In the next cell, we set up the experiment (fmi2SetupExperiment), where we specify the beginning and end of the time interval for simulation, then the model must be switched to initialization mode (fmi2EnterInitializationMode) and get its initial state after initialization (fmi2ExitInitializationMode).

In [ ]:
fmi2SetupExperiment(instanceFMU, tStart, tStop)

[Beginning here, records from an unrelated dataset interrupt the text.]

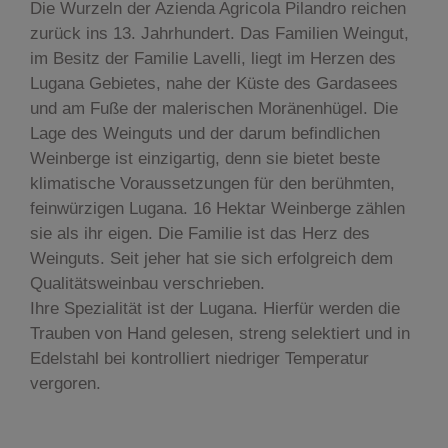
Die Wurzeln der Azienda Agricola Pilandro reichen
zurück ins 13. Jahrhundert. Das Familien Weingut,
im Besitz der Familie Lavelli, liegt im Herzen des
Lugana Gebietes, nahe der Küste des Gardasees
und am Fuße der malerischen Moränenhügel. Die
Lage des Weinguts und der darum befindlichen
Weinberge ist einzigartig, denn sie bietet beste
klimatische Voraussetzungen für den berühmten,
feinwürzigen Lugana. 16 Hektar Weinberge zählen
sie als ihr eigen. Die Familie ist das Herz des
Weinguts. Seit jeher hat sie sich erfolgreich dem
Qualitätsweinbau verschrieben.
Ihre Spezialität ist der Lugana. Hierfür werden die
Trauben von Hand gelesen, streng selektiert und in
Edelstahl bei kontrolliert niedriger Temperatur
vergoren.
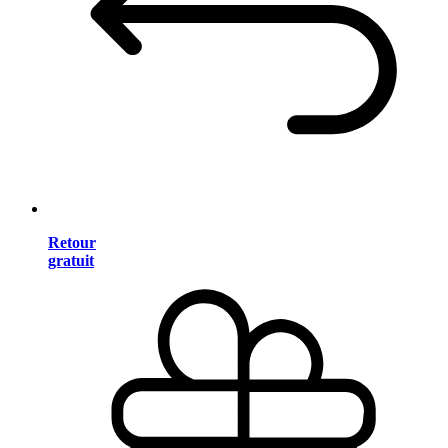
Retour
gratuit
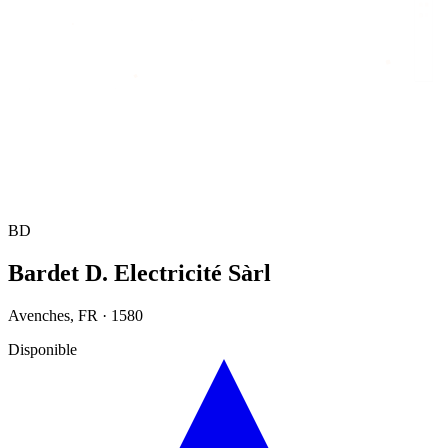
Accueil
/
Annuaire
/
Bardet D. Electricité Sàrl
BD
Bardet D. Electricité Sàrl
Avenches
,
FR
·
1580
Disponible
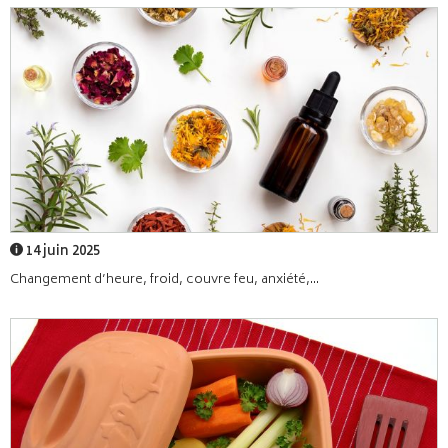
14 juin 2025
Changement d’heure, froid, couvre feu, anxiété,...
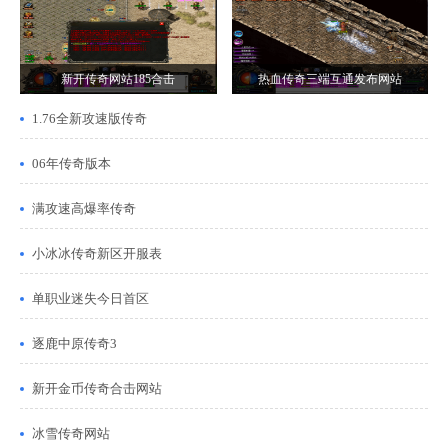
新开传奇网站185合击
热血传奇三端互通发布网站
1.76全新攻速版传奇
06年传奇版本
满攻速高爆率传奇
小冰冰传奇新区开服表
单职业迷失今日首区
逐鹿中原传奇3
新开金币传奇合击网站
冰雪传奇网站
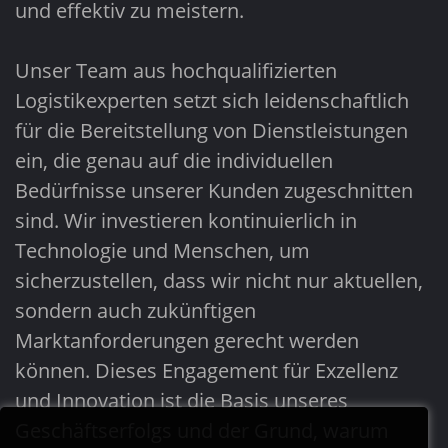
und effektiv zu meistern.
Unser Team aus hochqualifizierten
Logistikexperten setzt sich leidenschaftlich
für die Bereitstellung von Dienstleistungen
ein, die genau auf die individuellen
Bedürfnisse unserer Kunden zugeschnitten
sind. Wir investieren kontinuierlich in
Technologie und Menschen, um
sicherzustellen, dass wir nicht nur aktuellen,
sondern auch zukünftigen
Marktanforderungen gerecht werden
können. Dieses Engagement für Exzellenz
und Innovation ist die Basis unseres
Geschäftserfolgs und der Grund, warum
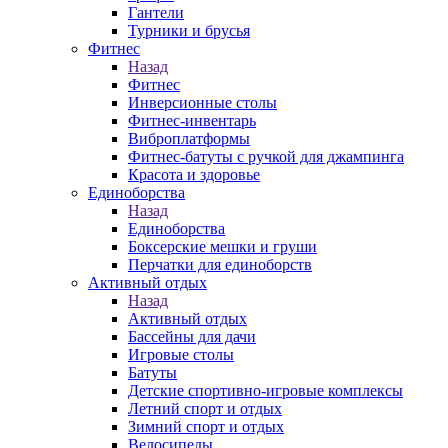
Гантели
Турники и брусья
Фитнес
Назад
Фитнес
Инверсионные столы
Фитнес-инвентарь
Виброплатформы
Фитнес-батуты с ручкой для джампинга
Красота и здоровье
Единоборства
Назад
Единоборства
Боксерские мешки и груши
Перчатки для единоборств
Активный отдых
Назад
Активный отдых
Бассейны для дачи
Игровые столы
Батуты
Детские спортивно-игровые комплексы
Летний спорт и отдых
Зимний спорт и отдых
Велосипеды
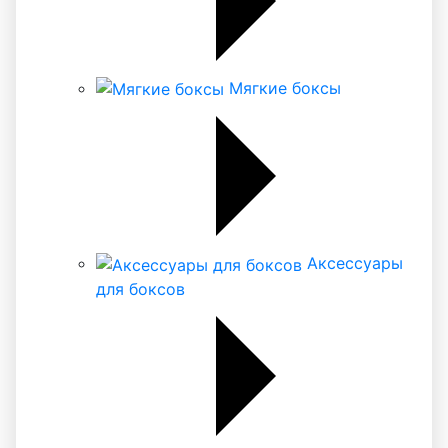
Мягкие боксы
Аксессуары
для боксов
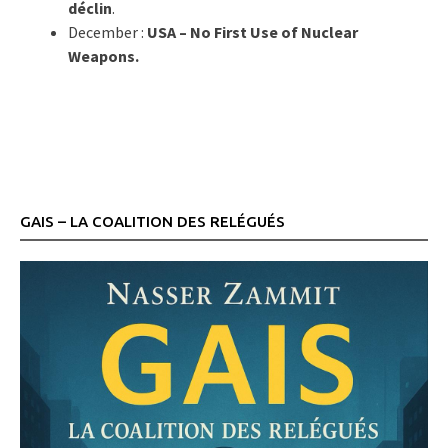
déclin
.
December :
USA – No First Use of Nuclear
Weapons.
GAIS – LA COALITION DES RELÉGUÉS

fmi2EnterInitializationMode(instanceFMU) # установить исходное состояние
fmi2ExitInitializationMode(instanceFMU)  # прочитать исходное состояние
Out[0]:
0x00000000

Now we can run the model in the calculation cycle. Function fmi2DoStep with a fixed pitch tStep allows you to perform the calculated steps of this model. If the model has input parameters or received data, they can be changed in a loop.

In [ ]:
values = []

for t in tSave
    # выставить входные параметры модели, если требуется
    # ...

    fmi2DoStep(instanceFMU, tStep)
    
    # сохранить выходы модели
    value = fmi2GetReal(instanceFMU, "mass.s")
    push!(values, value)
end

plot(tSave, values)
Out[0]:

At the end of the calculation, we must free up the memory and delete the intermediate files.

In [ ]:
fmi2Terminate(instanceFMU)
fmi2FreeInstance!(instanceFMU)
unloadFMU(fmu)
[OK][CvodeStatistics][SpringFrictionPendulum1D]: Sundials CVode Statistics
    Stop time                                : 8.00 s
    Simulation time                          : 1.42 s
    Number of external steps                 : 80
    Number of internal steps                 : 191
    Number of non-linear iterations          : 263
    Number of non-linear convergence failures: 0
    Number of f function evaluations         : 291
    Number of g function evaluations         : 339
    Number of Jacobian-evaluations (direct)  : 7
    Maximum integration order                : 5
    Suggested tolerance scale factor         : 1.0
    Grouping used                            : no

Conclusion

We launched a simple FMU model with a single command, and also figured out how to organize a calculation cycle where we could update the input parameters of the model and make operational decisions based on the output data.